Thor hadn’t planned this. He had no idea where it was going, but he didn’t care. Kissing her was—
“Isaksen, this is Jones.”
For helvede. Damn it.
Thor broke the kiss, looked into Samantha’s eyes. “We’re not finished.”
“Isaksen, you copy?”
He yanked his radio off his waistband. “Isaksen here.”
“Hardin wants to see you right away—both you and Dr. Park.”
* * *
Samantha walked beside Thor down to the office wing, her lips still tingling, excitement shivering through her. She’d done it. She’d surprised them both. She’d kissed him. She wasn’t usually that brave with men.
He hadn’t pushed her away. Instead, he’d kissed her back.
It had been as amazing as she’d hoped it would be, the kind of kiss she’d fantasized about but never experienced. He hadn’t rushed her, instead taking his time, his body hard against hers, his arms strong around her.
Now, he walked beside her, awareness stretching between them even though they weren’t touching, his words echoing through her mind.
We’re not finished.
God, she hoped not. She wasn’t sure why Steve wanted to see them, but she hoped she and Thor would pick up where they’d left off afterward.
Someone was practicing in the music room, chords of electric guitar drifting down the hallway.

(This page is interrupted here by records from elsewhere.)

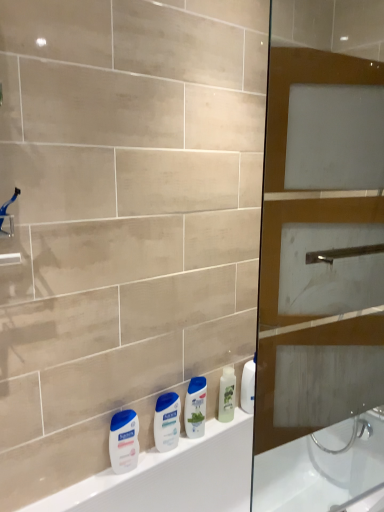 Question: Which direction should I rotate to look at white glossy lotion at center, marked as the 2th toiletry in a front-to-back arrangement, — up or down?

Choices:
 (A) up
 (B) down

Answer: (B)

Question: Is blue glossy shampoo at center bigger than white matte lotion at lower left, which ranks as the first toiletry in front-to-back order?

Choices:
 (A) no
 (B) yes

Answer: (B)

Question: Can white matte lotion at lower left, which ranks as the 1th toiletry in left-to-right order, be found inside blue glossy shampoo at center?

Choices:
 (A) yes
 (B) no

Answer: (B)

Question: Is blue glossy shampoo at center oriented away from white matte lotion at lower left, the third toiletry when ordered from back to front?

Choices:
 (A) yes
 (B) no

Answer: (B)

Question: From a real-world perspective, is blue glossy shampoo at center located beneath white matte lotion at lower left, which ranks as the 1th toiletry in left-to-right order?

Choices:
 (A) no
 (B) yes

Answer: (A)

Question: Is blue glossy shampoo at center behind white matte lotion at lower left, which ranks as the 1th toiletry in left-to-right order?

Choices:
 (A) no
 (B) yes

Answer: (B)

Question: Does blue glossy shampoo at center have a smaller size compared to white matte lotion at lower left, which ranks as the first toiletry in front-to-back order?

Choices:
 (A) yes
 (B) no

Answer: (B)

Question: Considering the relative sizes of white glossy lotion at center, which is the first toiletry from right to left, and white matte lotion at lower left, which ranks as the first toiletry in front-to-back order, in the image provided, is white glossy lotion at center, which is the first toiletry from right to left, bigger than white matte lotion at lower left, which ranks as the first toiletry in front-to-back order,?

Choices:
 (A) yes
 (B) no

Answer: (B)

Question: From the image's perspective, is white glossy lotion at center, the first toiletry viewed from the back, on white matte lotion at lower left, which ranks as the first toiletry in front-to-back order?

Choices:
 (A) no
 (B) yes

Answer: (B)

Question: From the image's perspective, does white glossy lotion at center, the first toiletry viewed from the back, appear lower than white matte lotion at lower left, which ranks as the 1th toiletry in left-to-right order?

Choices:
 (A) yes
 (B) no

Answer: (B)

Question: Considering the relative sizes of white glossy lotion at center, which is the third toiletry from left to right, and white matte lotion at lower left, which ranks as the 1th toiletry in left-to-right order, in the image provided, is white glossy lotion at center, which is the third toiletry from left to right, taller than white matte lotion at lower left, which ranks as the 1th toiletry in left-to-right order,?

Choices:
 (A) yes
 (B) no

Answer: (A)

Question: Is white glossy lotion at center, which is the third toiletry in front-to-back order, oriented towards white matte lotion at lower left, the third toiletry when ordered from back to front?

Choices:
 (A) yes
 (B) no

Answer: (B)

Question: Can you confirm if white glossy lotion at center, which is the third toiletry in front-to-back order, is positioned to the right of white matte lotion at lower left, the 3th toiletry positioned from the right?

Choices:
 (A) no
 (B) yes

Answer: (B)

Question: Considering the relative positions of white glossy lotion at center, marked as the 2th toiletry in a front-to-back arrangement, and blue plastic shower head at upper left in the image provided, is white glossy lotion at center, marked as the 2th toiletry in a front-to-back arrangement, in front of blue plastic shower head at upper left?

Choices:
 (A) yes
 (B) no

Answer: (B)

Up ahead, Ryan and a couple of his firefighter buddies left the B1 Lounge, probably heading to bed. It was getting late.
She followed Thor into Steve’s office, found Steve sitting in his office chair, arms crossed over his chest, his expression dark. He didn’t acknowledge them at first but sat, staring at nothing. He looked distressed.
When he said nothing, Samantha said his name. “Steve? Are you okay?”
“You wanted to see us?” Thor asked.
He looked more upset than Samantha had ever seen him, his jaw tight. “I just heard from Katherine Reyna. She’s the Special Deputy US Marshal on station at McMurdo. She had some news you’ll want to hear.”
Samantha’s thoughts jumped to the pilot who’d flown them to the crash site, but he’d made it safely back to McMurdo. It couldn’t be t
hat. The Russians, then?
“Patty’s body made it back to the US. Her family met her at the airport.”
Samantha’s heart hurt for them. “I can’t imagine how hard that was.”
“Yeah, well, it gets harder.”
Her stomach knotted.
What the hell did that mean?
Steve continued. “Her family didn’t want to wait for the coroner’s office and paid for an independent autopsy. The results came back a few hours ago. Patty didn’t die of natural causes. The medical examiner ruled it a homicide. Methanol poisoning.”
“She was … She was murdered?” The blood seemed to drain from Samantha’s head, her knees going weak, the room tilting on its axis.
Strong arms caught her. “Hardin, get up. Move!”
Thor settled her in Steve’s chair, knelt beside her. “Put your head between your knees. Just breathe, Samantha.”
He stroked her hair, his face close to hers. “In. Out. That’s good.”
Steve began to speak again, but Thor stopped him.
“Whatever you need to say can wait until she’s had a chance to recover.”
“Should we take her to medical?”
Samantha shook her head, slowly sat upright. “No. I’m okay.”
But she wasn’t. Not really. Someone had killed Patty. Someone had poisoned her, stolen her life. Her death hadn’t been a random tragedy. It had been a deliberate act.
Thor stood, a hand resting reassuringly on her shoulder.
“W-who could have done this? Who would want to hurt Patty?”
Steve shook his head. “I don’t know. But Reyna wants you to investigate, Isaksen. She can’t make it here to do it herself, so she wants you to be her eyes and ears. She wants to deputize you and your men.”
Thor doubted Cobra would consent to that. “We’re not detectives.”
“You guys are the closest thing to law enforcement we have on station.”
But Samantha’s mind raced, her thoughts scattered. “Methanol poisoning? Methanol has two carbon atoms. Ethanol has one. If I’d gotten to her sooner… If we’d known what it was…”
She lowered her head to her knees again, breathed, her body trembling.